The vote was a nominally veto-proof 295-125. Among those voting “aye” were Rep. Mac Thornberry (R-Texas), the retiring ranking member of the House Armed Services Committee; Rep. Mike Turner (R-Ohio), ranking member of the panel’s strategic forces subcommittee; and Rep. Liz Cheney (R-Wyo.), a prominent figure and fundraiser among House Republicans who is among the conference’s most hawkish.

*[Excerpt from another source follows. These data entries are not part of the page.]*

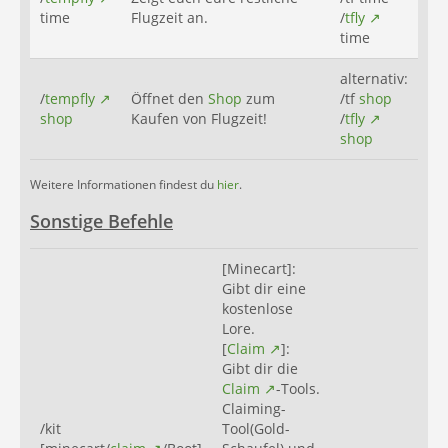
time
Flugzeit an.
/
tfly
time
alternativ:
/
tempfly
Öffnet den
Shop
zum
/tf
shop
shop
Kaufen von Flugzeit!
/
tfly
shop
Weitere Informationen findest du
hier
.
Sonstige Befehle
[Minecart]:
Gibt dir eine
kostenlose
Lore.
[
Claim
]:
Gibt dir die
Claim
-Tools.
Claiming-
/kit
Tool(Gold-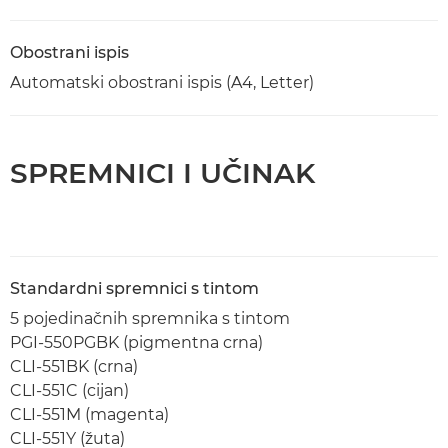
Obostrani ispis
Automatski obostrani ispis (A4, Letter)
SPREMNICI I UČINAK
Standardni spremnici s tintom
5 pojedinačnih spremnika s tintom
PGI-550PGBK (pigmentna crna)
CLI-551BK (crna)
CLI-551C (cijan)
CLI-551M (magenta)
CLI-551Y (žuta)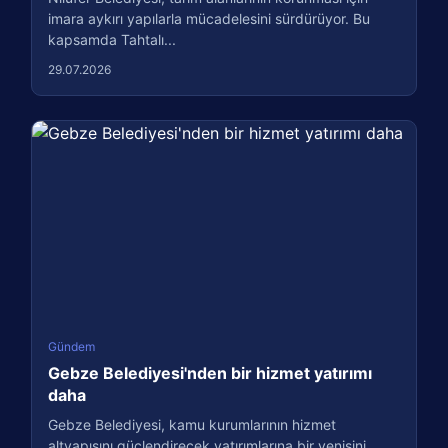
imara aykırı yapılarla mücadelesini sürdürüyor. Bu
kapsamda Tahtalı...
29.07.2026
Gündem
Gebze Belediyesi'nden bir hizmet yatırımı
daha
Gebze Belediyesi, kamu kurumlarının hizmet
altyapısını güçlendirecek yatırımlarına bir yenisini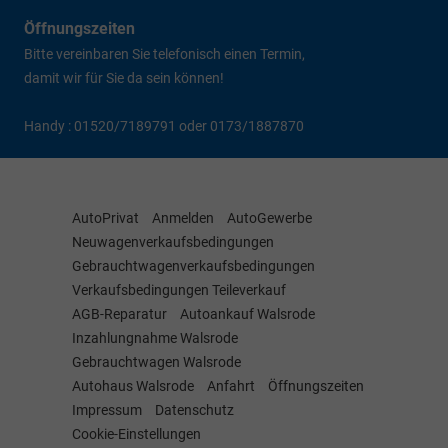
Öffnungszeiten
Bitte vereinbaren Sie telefonisch einen Termin,
damit wir für Sie da sein können!
Handy : 01520/7189791 oder 0173/1887870
AutoPrivat
Anmelden
AutoGewerbe
Neuwagenverkaufsbedingungen
Gebrauchtwagenverkaufsbedingungen
Verkaufsbedingungen Teileverkauf
AGB-Reparatur
Autoankauf Walsrode
Inzahlungnahme Walsrode
Gebrauchtwagen Walsrode
Autohaus Walsrode
Anfahrt
Öffnungszeiten
Impressum
Datenschutz
Cookie-Einstellungen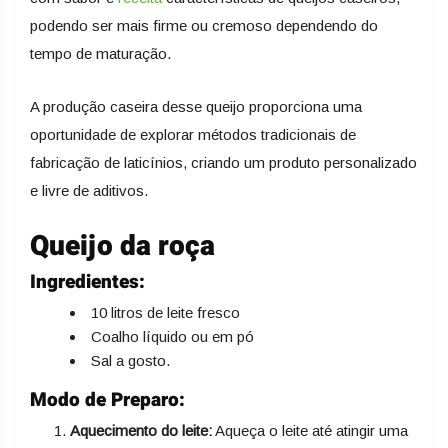
podendo ser mais firme ou cremoso dependendo do
tempo de maturação.
A produção caseira desse queijo proporciona uma
oportunidade de explorar métodos tradicionais de
fabricação de laticínios, criando um produto personalizado
e livre de aditivos.
Queijo da roça
Ingredientes:
10 litros de leite fresco
Coalho líquido ou em pó
Sal a gosto.
Modo de Preparo:
Aquecimento do leite:
Aqueça o leite até atingir uma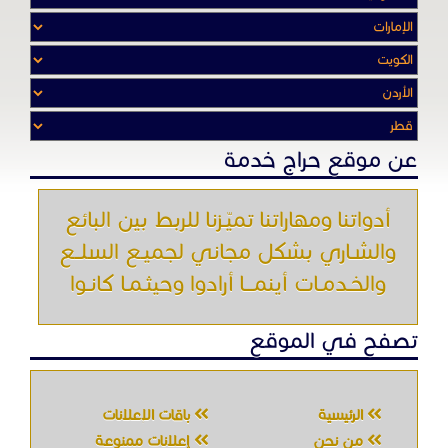
والشـاري بشكل مجاني لجميـع السلــع
والخـدمـات أينمـــا أرادوا وحيثـمـا كانـوا
تصفح في الموقع
الرئيسية
باقات الإعلانات
من نحن
إعلانات ممنوعة
شروط الاستخدام
اتصل بنا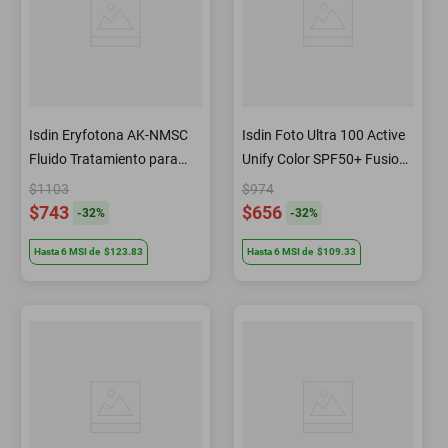
Isdin Eryfotona AK-NMSC
Isdin Foto Ultra 100 Active
Fluido Tratamiento para
Unify Color SPF50+ Fusion
daño actí­nico 50 ml
Fluid 50 ml
$1103
$974
$743
$656
-
32
%
-
32
%
Hasta
6
MSI
de
$123.83
Hasta
6
MSI
de
$109.33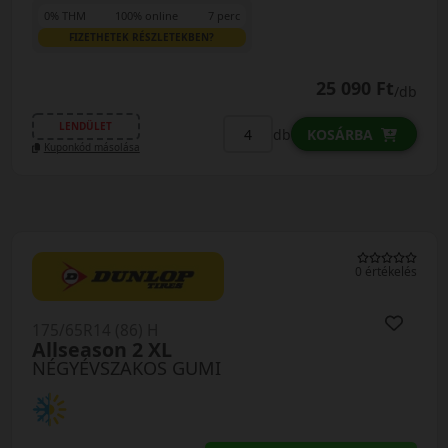
0% THM
100% online
7 perc
FIZETHETEK RÉSZLETEKBEN?
25 090 Ft
/db
LENDÜLET
db
KOSÁRBA
Kuponkód másolása
0 értékelés
175/65R14 (86) H
Allseason 2 XL
NÉGYÉVSZAKOS GUMI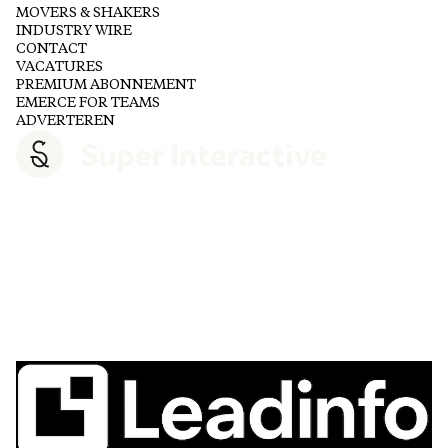
MOVERS & SHAKERS
INDUSTRY WIRE
CONTACT
VACATURES
PREMIUM ABONNEMENT
EMERCE FOR TEAMS
ADVERTEREN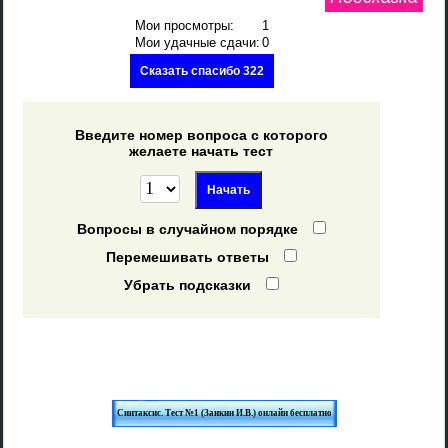
Мои просмотры:
1
Мои удачные сдачи:
0
Сказать спасибо 322
Введите номер вопроса с которого
желаете начать тест
Вопросы в случайном порядке
Перемешивать ответы
Убрать подсказки
Синтаксис. Тест №1 (Заикин И.В.) онлайн бесплатно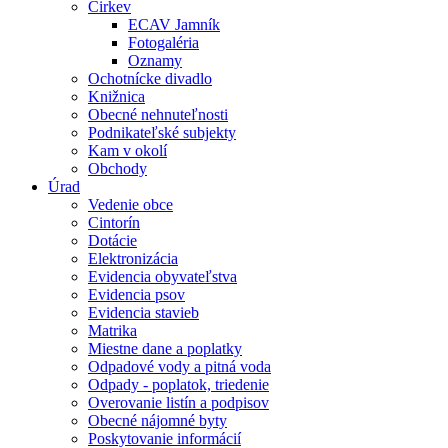
Cirkev
ECAV Jamník
Fotogaléria
Oznamy
Ochotnícke divadlo
Knižnica
Obecné nehnuteľnosti
Podnikateľské subjekty
Kam v okolí
Obchody
Úrad
Vedenie obce
Cintorín
Dotácie
Elektronizácia
Evidencia obyvateľstva
Evidencia psov
Evidencia stavieb
Matrika
Miestne dane a poplatky
Odpadové vody a pitná voda
Odpady - poplatok, triedenie
Overovanie listín a podpisov
Obecné nájomné byty
Poskytovanie informácií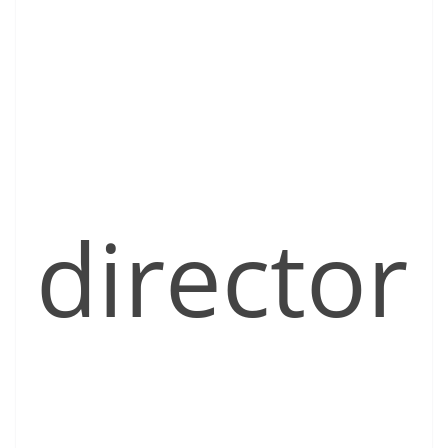
director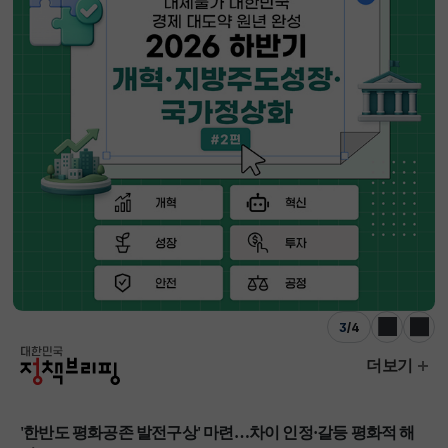
3
/
4
이전
다음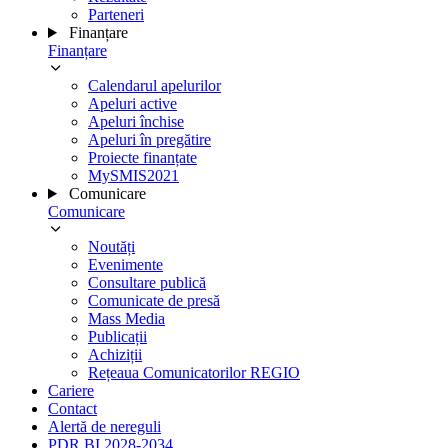
Parteneri
Finanțare
Finanțare
Calendarul apelurilor
Apeluri active
Apeluri închise
Apeluri în pregătire
Proiecte finanțate
MySMIS2021
Comunicare
Comunicare
Noutăți
Evenimente
Consultare publică
Comunicate de presă
Mass Media
Publicații
Achiziții
Rețeaua Comunicatorilor REGIO
Cariere
Contact
Alertă de nereguli
PDR BI 2028-2034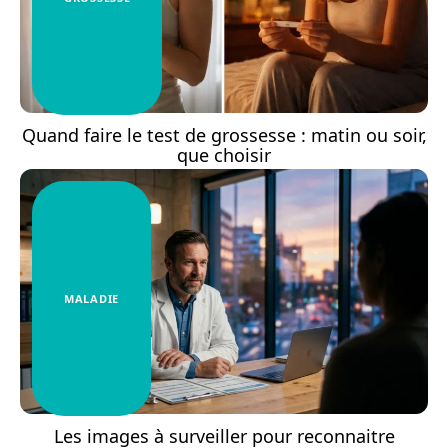
Quand faire le test de grossesse : matin ou soir,
que choisir
MALADIE
Les images à surveiller pour reconnaitre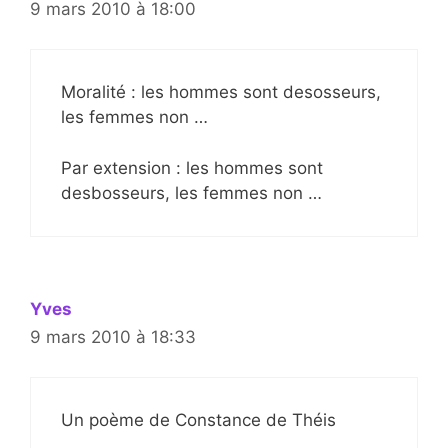
9 mars 2010 à 18:00
Moralité : les hommes sont desosseurs,
les femmes non …
Par extension : les hommes sont
desbosseurs, les femmes non …
Yves
9 mars 2010 à 18:33
Un poème de Constance de Théis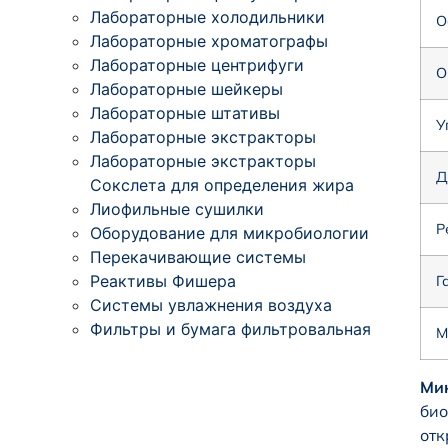
Лабораторные холодильники
О
Лабораторные хроматографы
Лабораторные центрифуги
О
Лабораторные шейкеры
Лабораторные штативы
У
Лабораторные экстракторы
Лабораторные экстракторы
Д
Сокслета для определения жира
Лиофильные сушилки
Р
Оборудование для микробиологии
Перекачивающие системы
Реактивы Фишера
Г
Системы увлажнения воздуха
Фильтры и бумага фильтровальная
М
Ми
био
отк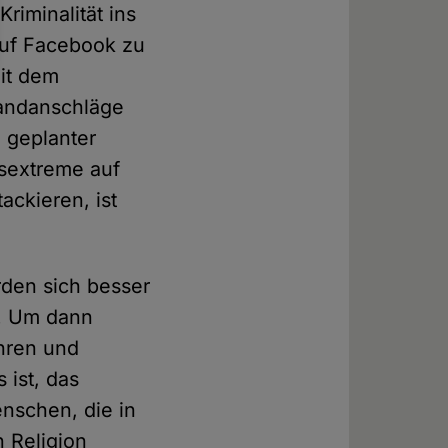
riminalität ins
auf Facebook zu
Mit dem
randanschläge
 geplanter
sextreme auf
ckieren, ist
rden sich besser
n. Um dann
ahren und
 ist, das
nschen, die in
n Religion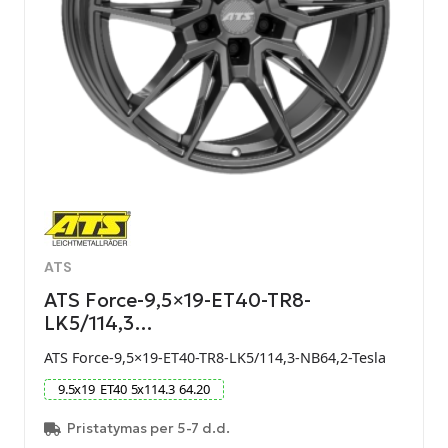
ATS
ATS Force-9,5×19-ET40-TR8-
LK5/114,3…
ATS Force-9,5×19-ET40-TR8-LK5/114,3-NB64,2-Tesla
9.5
x
19
ET
40
5
x
114.3
64.20
Pristatymas per 5-7 d.d.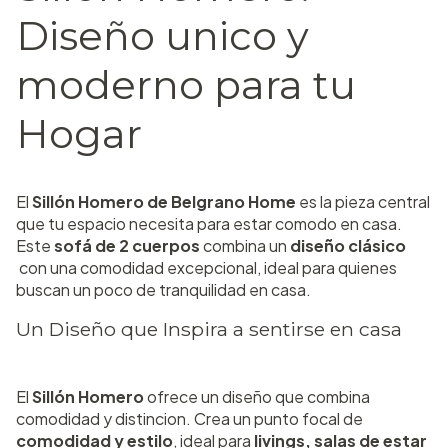
Diseño unico y
moderno para tu
Hogar
El
Sillón Homero de Belgrano Home
es la pieza central
que tu espacio necesita para estar comodo en casa.
Este
sofá de 2 cuerpos
combina un
diseño clásico
con una comodidad excepcional, ideal para quienes
buscan un poco de tranquilidad en casa.
Un Diseño que Inspira a sentirse en casa
El
Sillón Homero
ofrece un diseño que combina
comodidad y distincion. Crea un punto focal de
comodidad y estilo
, ideal para
livings, salas de estar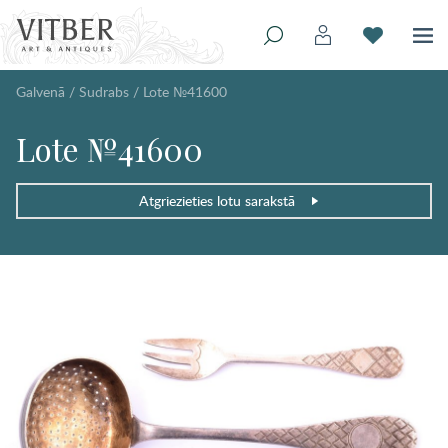
Galvenā
/
Sudrabs
/
Lote №41600
Lote №41600
Atgriezieties lotu sarakstā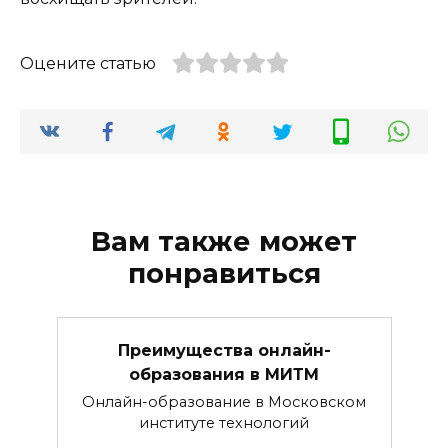
Оцените статью
Вам также может
понравиться
Преимущества онлайн-
образования в МИТМ
Онлайн-образование в Московском
институте технологий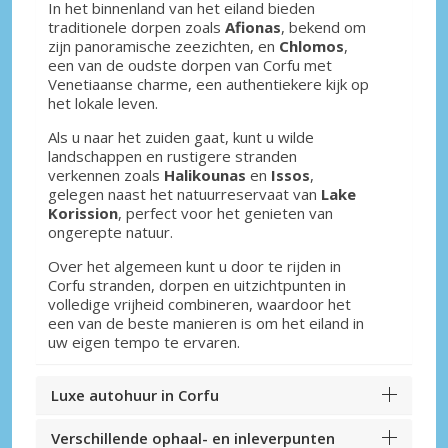
In het binnenland van het eiland bieden
traditionele dorpen zoals
Afionas
, bekend om
zijn panoramische zeezichten, en
Chlomos
,
een van de oudste dorpen van Corfu met
Venetiaanse charme, een authentiekere kijk op
het lokale leven.
Als u naar het zuiden gaat, kunt u wilde
landschappen en rustigere stranden
verkennen zoals
Halikounas
en
Issos
,
gelegen naast het natuurreservaat van
Lake
Korission
, perfect voor het genieten van
ongerepte natuur.
Over het algemeen kunt u door te rijden in
Corfu stranden, dorpen en uitzichtpunten in
volledige vrijheid combineren, waardoor het
een van de beste manieren is om het eiland in
uw eigen tempo te ervaren.
Luxe autohuur in Corfu
Verschillende ophaal- en inleverpunten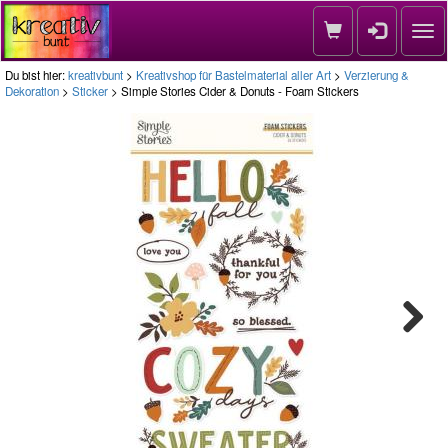
Nav
Du bist hier:
kreativbunt
>
Kreativshop für Bastelmaterial aller Art
>
Verzierung &
Dekoration
>
Sticker
> Simple Stories Cider & Donuts - Foam Stickers
Next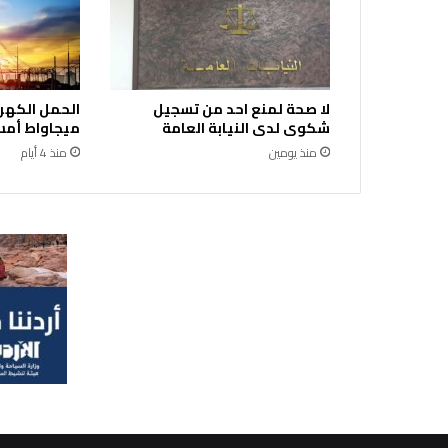
لا صحة لمنع احد من تسجيل
شكوى لدى النيابة العامة
ميجاواط أمس 
منذ يومين
منذ 4 أيام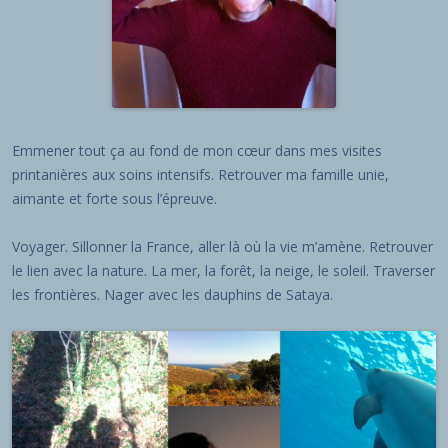
Emmener tout ça au fond de mon cœur dans mes visites
printanières aux soins intensifs. Retrouver ma famille unie,
aimante et forte sous l’épreuve.
Voyager. Sillonner la France, aller là où la vie m’amène. Retrouver
le lien avec la nature. La mer, la forêt, la neige, le soleil. Traverser
les frontières. Nager avec les dauphins de Sataya.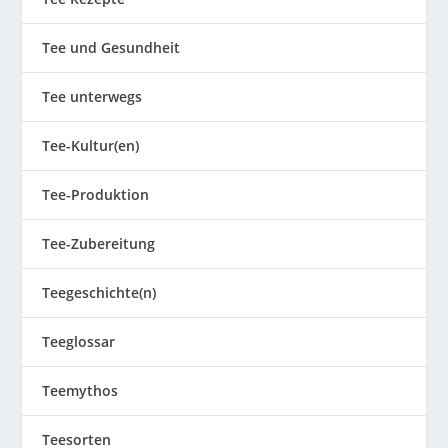
Tee und Gesundheit
Tee unterwegs
Tee-Kultur(en)
Tee-Produktion
Tee-Zubereitung
Teegeschichte(n)
Teeglossar
Teemythos
Teesorten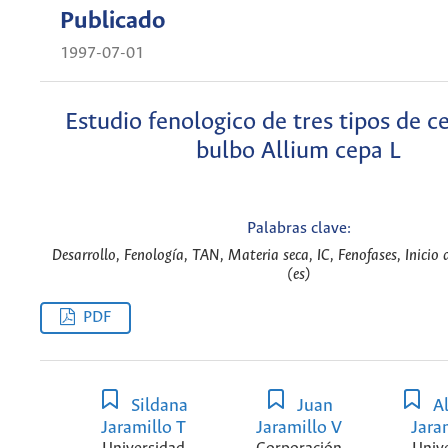
Publicado
1997-07-01
Estudio fenologico de tres tipos de c
bulbo Allium cepa L
Palabras clave:
Desarrollo, Fenología, TAN, Materia seca, IC, Fenofases, Inicio d
(es)
PDF
Sildana
Juan
Al
Jaramillo T
Jaramillo V
Jara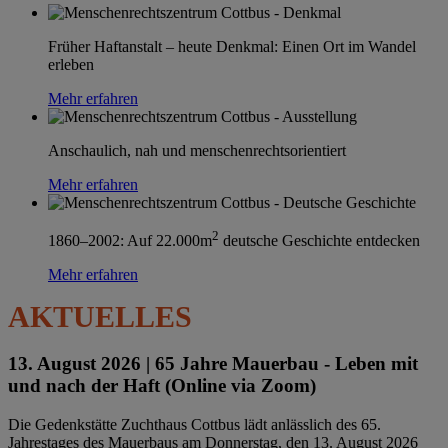
Früher Haftanstalt – heute Denkmal: Einen Ort im Wandel
erleben
Mehr erfahren
Anschaulich, nah und menschenrechtsorientiert
Mehr erfahren
2
1860–2002: Auf 22.000m
deutsche Geschichte entdecken
Mehr erfahren
AKTUELLES
13. August 2026 |
65 Jahre Mauerbau - Leben mit
und nach der Haft (Online via Zoom)
Die Gedenkstätte Zuchthaus Cottbus lädt anlässlich des 65.
Jahrestages des Mauerbaus am Donnerstag, den 13. August 2026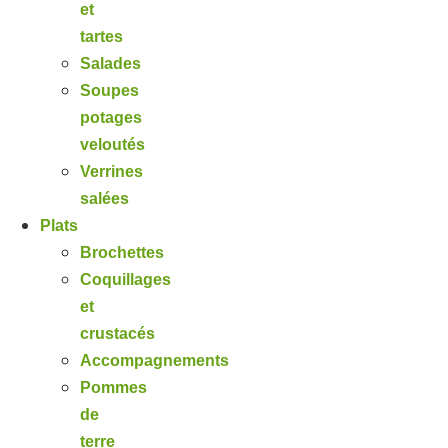
et
tartes
Salades
Soupes
potages
veloutés
Verrines
salées
Plats
Brochettes
Coquillages
et
crustacés
Accompagnements
Pommes
de
terre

In a statement of administration policy, the White House criticized a provision of the annual military policy bill that would require an independent study of the National Nuclear Security Administration’s (NNSA) planned plutonium-pit factory at the Savannah River Site in Aiken, S.C. The administration said the study, which would be essentially controlled by the secretary of energy, is “unnecessary,” because the agency’s acquisition rules already call for multiple cost estimates, sometimes from NNSA offices that are independent of any specific project.

On a larger stage, the bill also would prohibit the NNSA from using its fiscal 2021 budget to make any preparation for a yield-producing nuclear-weapon test. It also would add the secretaries of energy and defense to the joint Pentagon-DOE Nuclear Weapons Council: the government’s specialized nuclear-weapons procurement shop that coordinates the two agency’s nuclear-arms acquisitions, and which already includes senior deputies of these two Cabinet officials.

Those two House provisions are at odds with language in the Senate’s version of the annual military policy bill, which the upper chamber was still debating at deadline. The Senate’s bill has money to prepare for explosive weapons tests and would increase the existing Nuclear Weapons Council’s sway over the NNSA’s annual budget request. 

Overall, the House bill would authorize the NNSA to spend some $20 billion in fiscal 2021, which begins Oct. 1. That is about 20% more than the 2020 budget of over $16.5 billion. However, the House Appropriations Committee’s 2021 DOE budget bill, approved last week and scheduled for floor debate next week, provides roughly $18 billion for the NNSA. 

Meanwhile, DOE’s Office of Environmental Management would be authorized to spend nearly $5.75 billion on the Defense Environmental Cleanup programs that make most of its budget: a boost over the Trump administration’s request of roughly $5 billion, but below the 2020 appropriation of about $6.25 billion. The House Appropriations Committee’s 2021 spending bill for DOE, on the other hand, includes $6.3 billion for this account, as part of an overall $7.5 billion Environmental Management budget.